> _Task details_
From the listing below, please restate exactly the lines beginning at the one with "SPRAWNE CIAŁO I CO SLOW" and ending at the one with "На что стоит", both included, and skip the pictures.
---
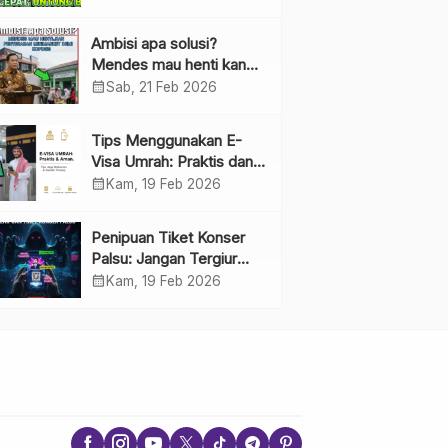
Ambisi apa solusi?
Mendes mau henti kan
penyebaran minimarket
calendar_month
Sab, 21 Feb 2026
demi kopdes.
Tips Menggunakan E-
Visa Umrah: Praktis dan
Cepat
calendar_month
Kam, 19 Feb 2026
Penipuan Tiket Konser
Palsu: Jangan Tergiur
Penjualan di Media Sosial
calendar_month
Kam, 19 Feb 2026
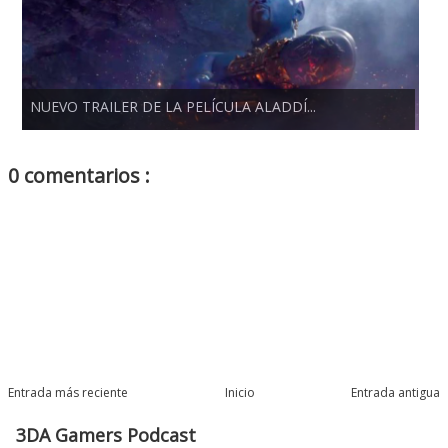
NUEVO TRAILER DE LA PELÍCULA ALADDÍ...
0 comentarios :
Entrada más reciente
Inicio
Entrada antigua
3DA Gamers Podcast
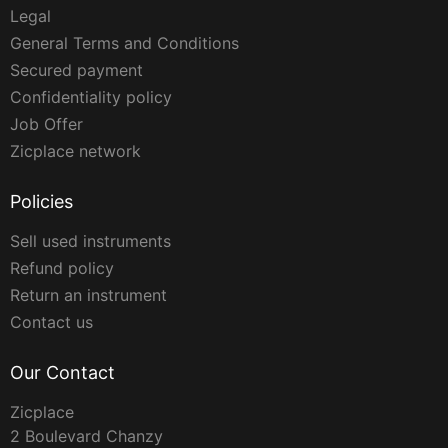
Legal
General Terms and Conditions
Secured payment
Confidentiality policy
Job Offer
Zicplace network
Policies
Sell used instruments
Refund policy
Return an instrument
Contact us
Our Contact
Zicplace
2 Boulevard Chanzy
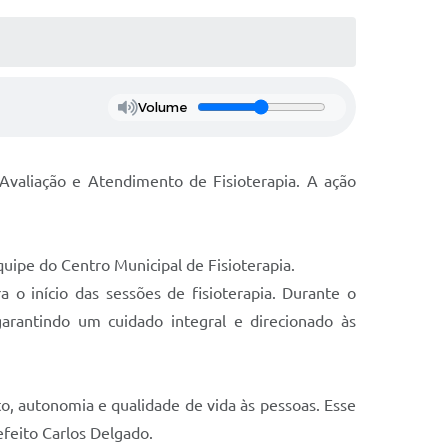
Volume
Avaliação e Atendimento de Fisioterapia. A ação
uipe do Centro Municipal de Fisioterapia.
a o início das sessões de fisioterapia. Durante o
garantindo um cuidado integral e direcionado às
o, autonomia e qualidade de vida às pessoas. Esse
feito Carlos Delgado.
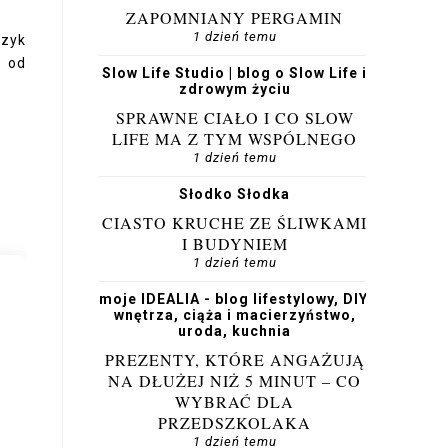
ZAPOMNIANY PERGAMIN
1 dzień temu
ęzyk
y od
Slow Life Studio | blog o Slow Life i
zdrowym życiu
SPRAWNE CIAŁO I CO SLOW
LIFE MA Z TYM WSPÓLNEGO
1 dzień temu
Słodko Słodka
CIASTO KRUCHE ZE ŚLIWKAMI
I BUDYNIEM
1 dzień temu
moje IDEALIA - blog lifestylowy, DIY,
wnętrza, ciąża i macierzyństwo,
uroda, kuchnia
PREZENTY, KTÓRE ANGAŻUJĄ
NA DŁUŻEJ NIŻ 5 MINUT – CO
WYBRAĆ DLA
PRZEDSZKOLAKA
1 dzień temu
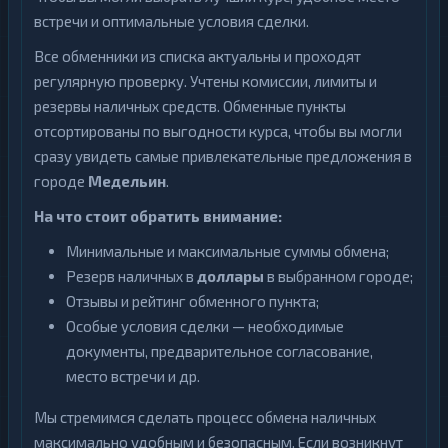
встречи и оптимальные условия сделки.
Все обменники из списка актуальны и проходят
регулярную проверку. Учтены комиссии, лимиты и
резервы наличных средств. Обменные пункты
отсортированы по выгодности курса, чтобы вы могли
сразу увидеть самые привлекательные предложения в
городе
Медельин
.
На что стоит обратить внимание:
Минимальные и максимальные суммы обмена;
Резерв наличных в
доллары
в выбранном городе;
Отзывы и рейтинг обменного пункта;
Особые условия сделки — необходимые
документы, предварительное согласование,
место встречи и др.
Мы стремимся сделать процесс обмена наличных
максимально удобным и безопасным. Если возникнут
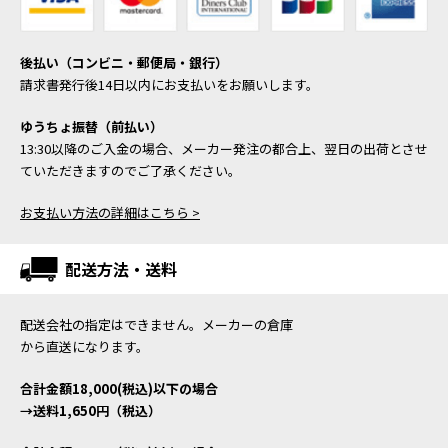
後払い（コンビニ・郵便局・銀行）
請求書発行後14日以内にお支払いをお願いします。
ゆうちょ振替（前払い）
13:30以降のご入金の場合、メーカー発注の都合上、翌日の出荷とさせ
ていただきますのでご了承ください。
お支払い方法の詳細はこちら >
配送方法・送料
配送会社の指定はできません。メーカーの倉庫
から直送になります。
合計金額18,000(税込)以下の場合
→送料1,650円（税込）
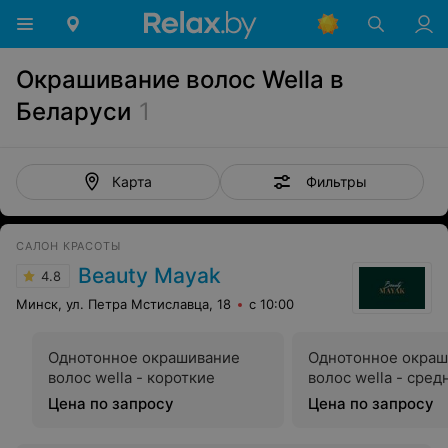
Окрашивание волос Wella в
Беларуси
1
Фильтры
Карта
САЛОН КРАСОТЫ
Beauty Mayak
4.8
Минск, ул. Петра Мстиславца, 18
с 10:00
Однотонное окрашивание
Однотонное окраш
волос wella - короткие
волос wella - сред
Цена по запросу
Цена по запросу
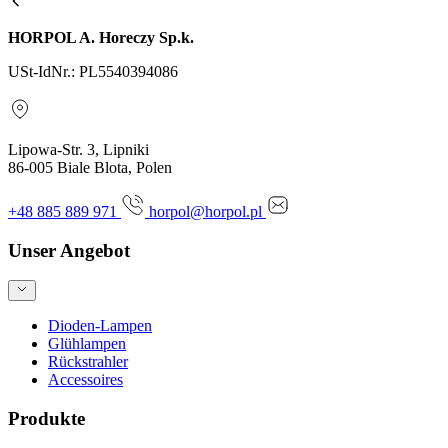
HORPOL A. Horeczy Sp.k.
USt-IdNr.: PL5540394086
Lipowa-Str. 3, Lipniki
86-005 Biale Blota, Polen
+48 885 889 971
horpol@horpol.pl
Unser Angebot
Dioden-Lampen
Glühlampen
Rückstrahler
Accessoires
Produkte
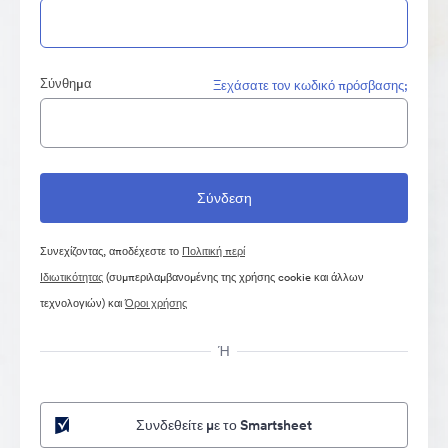
Σύνθημα
Ξεχάσατε τον κωδικό πρόσβασης;
Συνεχίζοντας, αποδέχεστε το
Πολιτική περί
Ιδιωτικότητας
(συμπεριλαμβανομένης της χρήσης cookie και άλλων
τεχνολογιών) και
Όροι χρήσης
Ή
Συνδεθείτε με το Smartsheet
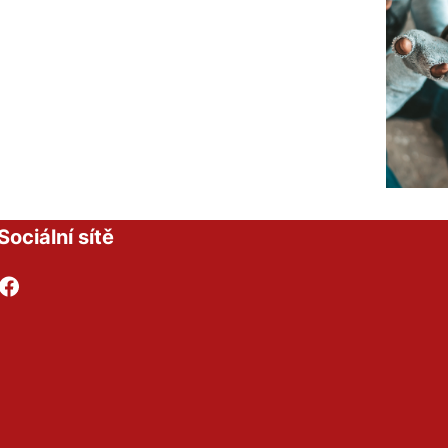
Sociální sítě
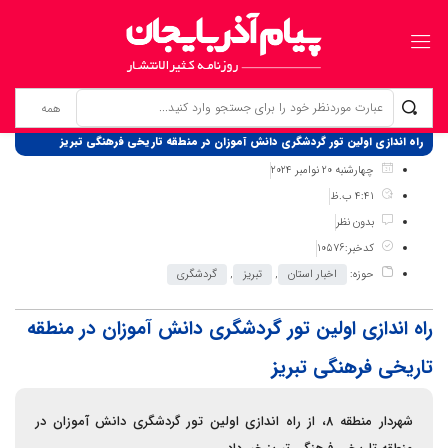
برگ نخست
نوشته‌ها
راه اندازی اولین تور گردشگری دانش آموزان در منطقه تاریخی فرهنگی تبریز
چهارشنبه 20 نوامبر 2024
4:41 ب.ظ
بدون نظر
کدخبر:10576
حوزه:
اخبار استان
,
تبریز
,
گردشگری
راه اندازی اولین تور گردشگری دانش آموزان در منطقه
تاریخی فرهنگی تبریز
شهردار منطقه 8، از راه اندازی اولین تور گردشگری دانش آموزان در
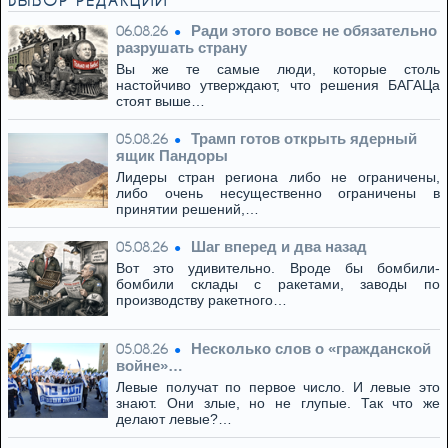
ВЫБОР РЕДАКЦИИ
Ради этого вовсе не обязательно
06.08.26
разрушать страну
Вы же те самые люди, которые столь
настойчиво утверждают, что решения БАГАЦа
стоят выше…
Трамп готов открыть ядерный
05.08.26
ящик Пандоры
Лидеры стран региона либо не ограничены,
либо очень несущественно ограничены в
принятии решений,…
Шаг вперед и два назад
05.08.26
Вот это удивительно. Вроде бы бомбили-
бомбили склады с ракетами, заводы по
производству ракетного…
Несколько слов о «гражданской
05.08.26
войне»…
Левые получат по первое число. И левые это
знают. Они злые, но не глупые. Так что же
делают левые?…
---
> _Exercise solution_
SPRAWNE CIAŁO I CO SLOW
LIFE MA Z TYM WSPÓLNEGO
1 dzień temu
Słodko Słodka
CIASTO KRUCHE ZE ŚLIWKAMI
I BUDYNIEM
1 dzień temu
moje IDEALIA - blog lifestylowy, DIY,
wnętrza, ciąża i macierzyństwo,
uroda, kuchnia
PREZENTY, KTÓRE ANGAŻUJĄ
NA DŁUŻEJ NIŻ 5 MINUT – CO
WYBRAĆ DLA
PRZEDSZKOLAKA
1 dzień temu
встречи и оптимальные условия сделки.
Все обменники из списка актуальны и проходят
регулярную проверку. Учтены комиссии, лимиты и
резервы наличных средств. Обменные пункты
отсортированы по выгодности курса, чтобы вы могли
сразу увидеть самые привлекательные предложения в
городе
Медельин
.
На что стоит обратить внимание:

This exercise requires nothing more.